Der Internationale Währungsfonds (IWF) bot Griechenland seine Hilfe an. "Aber ich habe volles Verständnis für die Europäer, die dieses Problem zunächst selbst lösen wollen", sagte IWF-Chef Dominique Strauss-Kahn. Zugleich mahnte er harte Sparmaßnahmen an. Kein Land solle der Illusion anhängen, durch die Krise zu kommen, ohne den Preis zu zahlen. Die griechische Regierung hatte bereits IWF-Experten um Rat gebeten. Ein IWF-Team war im Januar mit Finanzminister Giorgos Papakonstantinou zusammengekommen, um über die Haushalts-, Ausgaben- und Steuerpolitik des Landes zu debattieren.
Finanzbeamte im Streik
Papakonstantinou rechnet trotz der schwierigen Lage damit, dass sich Griechenland aus der Rezession befreien kann. Ab Jahresmitte werde mit Wachstum gerechnet, sagte er der "Financial Times". Ungeachtet der harten Sparmaßnahmen werde die Wirtschaft im Gesamtjahr nur um 0,3 Prozent schrumpfen.

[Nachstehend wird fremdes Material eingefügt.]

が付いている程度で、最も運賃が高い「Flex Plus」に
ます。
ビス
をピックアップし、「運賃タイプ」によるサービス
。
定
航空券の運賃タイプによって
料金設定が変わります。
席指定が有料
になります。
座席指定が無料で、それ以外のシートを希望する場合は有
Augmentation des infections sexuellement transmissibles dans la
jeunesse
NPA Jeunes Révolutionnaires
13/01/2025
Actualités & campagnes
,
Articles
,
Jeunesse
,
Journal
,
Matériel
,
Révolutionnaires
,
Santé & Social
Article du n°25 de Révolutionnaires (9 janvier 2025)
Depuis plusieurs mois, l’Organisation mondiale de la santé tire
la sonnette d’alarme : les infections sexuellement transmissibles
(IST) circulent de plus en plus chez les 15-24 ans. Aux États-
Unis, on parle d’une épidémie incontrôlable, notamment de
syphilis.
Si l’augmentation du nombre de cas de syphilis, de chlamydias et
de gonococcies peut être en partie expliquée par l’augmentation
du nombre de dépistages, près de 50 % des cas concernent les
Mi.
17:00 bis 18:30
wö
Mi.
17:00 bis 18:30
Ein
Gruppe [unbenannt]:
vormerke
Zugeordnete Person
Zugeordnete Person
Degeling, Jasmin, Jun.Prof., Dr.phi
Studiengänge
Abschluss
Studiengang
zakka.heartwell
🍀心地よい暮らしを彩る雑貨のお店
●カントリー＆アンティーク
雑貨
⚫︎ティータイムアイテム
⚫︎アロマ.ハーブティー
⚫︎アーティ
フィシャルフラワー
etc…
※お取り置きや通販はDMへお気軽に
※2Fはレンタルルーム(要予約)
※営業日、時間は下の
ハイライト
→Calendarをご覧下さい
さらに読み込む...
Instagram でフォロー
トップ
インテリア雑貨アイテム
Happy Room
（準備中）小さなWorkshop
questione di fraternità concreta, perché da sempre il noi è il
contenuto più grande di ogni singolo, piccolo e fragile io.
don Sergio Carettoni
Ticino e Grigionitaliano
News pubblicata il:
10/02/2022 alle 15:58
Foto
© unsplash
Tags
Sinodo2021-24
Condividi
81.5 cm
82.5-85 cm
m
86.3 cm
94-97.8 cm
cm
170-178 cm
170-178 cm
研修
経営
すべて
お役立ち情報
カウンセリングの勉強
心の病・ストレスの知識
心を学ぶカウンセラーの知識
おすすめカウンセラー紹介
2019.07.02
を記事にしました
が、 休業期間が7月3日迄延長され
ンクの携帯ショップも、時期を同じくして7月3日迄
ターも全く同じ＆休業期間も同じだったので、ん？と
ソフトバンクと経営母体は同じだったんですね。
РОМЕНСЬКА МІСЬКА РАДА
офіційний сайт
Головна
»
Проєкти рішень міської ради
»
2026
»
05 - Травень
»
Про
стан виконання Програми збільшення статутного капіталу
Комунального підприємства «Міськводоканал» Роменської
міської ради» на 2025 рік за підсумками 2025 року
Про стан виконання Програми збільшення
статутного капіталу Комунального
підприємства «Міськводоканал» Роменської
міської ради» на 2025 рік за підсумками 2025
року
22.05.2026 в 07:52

Die Regierung in Athen stößt mit ihrem Sparkurs aber auf erbitterten Widerstand in der Bevölkerung. Aus Protest gegen die Einschnitte legten Finanzbeamte ihre Arbeit nieder. "Wir wollen keine Bettler werden", sagte ein Gewerkschaftsführer. Für 10. Februar haben Beschäftigte des öffentlichen Dienstes einen weiteren Streik angekündigt, am 24. Februar wollen Privatbeschäftigte folgen.